Côlon irritable : pas grave mais douloureux

Le syndrome du côlon irritable affecte des millions de Français. Une fois que le diagnostic de maladie grave est écarté, certains patients ont l’impression que leur douleur n’est pas prise au sérieux. Pourtant, si les causes de ce trouble restent inconnues, des moyens existent pour atténuer ses effets.

On s’aperçoit que l’on a un ventre lorsqu’il nous fait mal : cette réflexion empreinte de sagesse populaire prend tout son sens pour les victimes du syndrome du côlon irritable. S’il n’existe pas de statistiques françaises fiables sur ce sujet, des enquêtes réalisées outre-Atlantique révèlent qu’une personne sur cinq est concernée.
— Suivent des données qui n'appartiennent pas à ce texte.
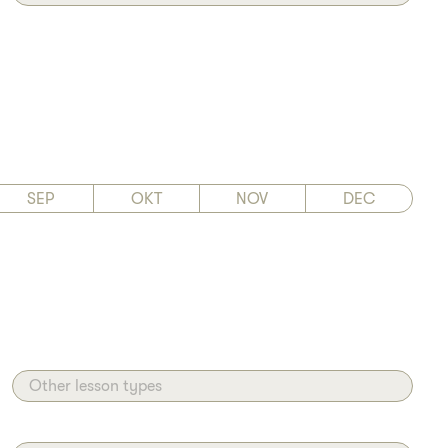
SEP
OKT
NOV
DEC
Other lesson types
"Il ne s’agit pas d’une maladie, mais d’un trouble fonctionnel qui affecte différentes portions du tube digestif, précise le Dr Alain Ezraty, gastro-entérologue à Marseille. Ce syndrome modifie la vitesse de passage des aliments dans l’intestin : les phases de contraction et de relâchement des muscles sont soit trop rapides, provoquant une diarrhée, soit trop lentes, entraînant alors une constipation."

Ballonnements, flatulences, douleurs et crampes sont les autres principaux symptômes associés dont se plaignent les patients. Ces anomalies de fonctionnement se manifestent de façons très diverses. Les troubles sont bénins chez certaines personnes, beaucoup plus aigus et fréquents chez d’autres. Ils peuvent apparaître pendant une semaine, un mois, puis disparaître ou au contraire devenir une gêne quotidienne et persistante.

Facteurs psychologiques

"Le problème, c’est que les causes exactes de ces dysfonctionnements sont encore inconnues, explique le Dr Ezraty. On ne sait pas pourquoi ils apparaissent, pourquoi ils perdurent ni pourquoi ils disparaissent. Seule l’expérience nous enseigne que la survenue des douleurs est souvent liée à des troubles hormonaux. C’est sans doute pour cela que les femmes sont deux fois plus touchées que les hommes. Les facteurs psychologiques paraissent aussi déterminants : la plupart de nos patients sont stressés, anxieux, marqués par des situations traumatisantes."

Prendre en charge les victimes du syndrome passe d’abord par une écoute attentive. "Il s’agit de déterminer, dans le vécu de la personne, dans ses habitudes de vie, les facteurs qui ont pu provoquer ou aggraver ce trouble, résume Alain Ezraty. Si le stress semble en cause, il faudra chercher à le réduire, en préconisant par exemple une activité sportive, de la relaxation ou un traitement adapté."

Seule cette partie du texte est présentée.